▸ **WORK TO BE COMPLETED**:
Please copy all of the entries exactly, but drop every picture.

▸ **DATASET EXTRACT**:
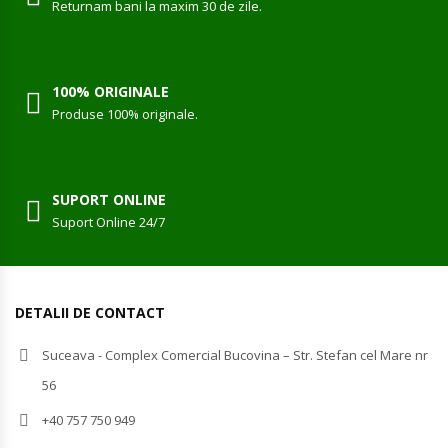
Returnam bani la maxim 30 de zile.
100% ORIGINALE
Produse 100% originale.
SUPORT ONLINE
Suport Online 24/7
DETALII DE CONTACT
Suceava - Complex Comercial Bucovina – Str. Stefan cel Mare nr
56
+40 757 750 949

▸ **RESPONSE**:
Returnam bani la maxim 30 de zile.
100% ORIGINALE
Produse 100% originale.
SUPORT ONLINE
Suport Online 24/7
DETALII DE CONTACT
Suceava - Complex Comercial Bucovina – Str. Stefan cel Mare nr
56
+40 757 750 949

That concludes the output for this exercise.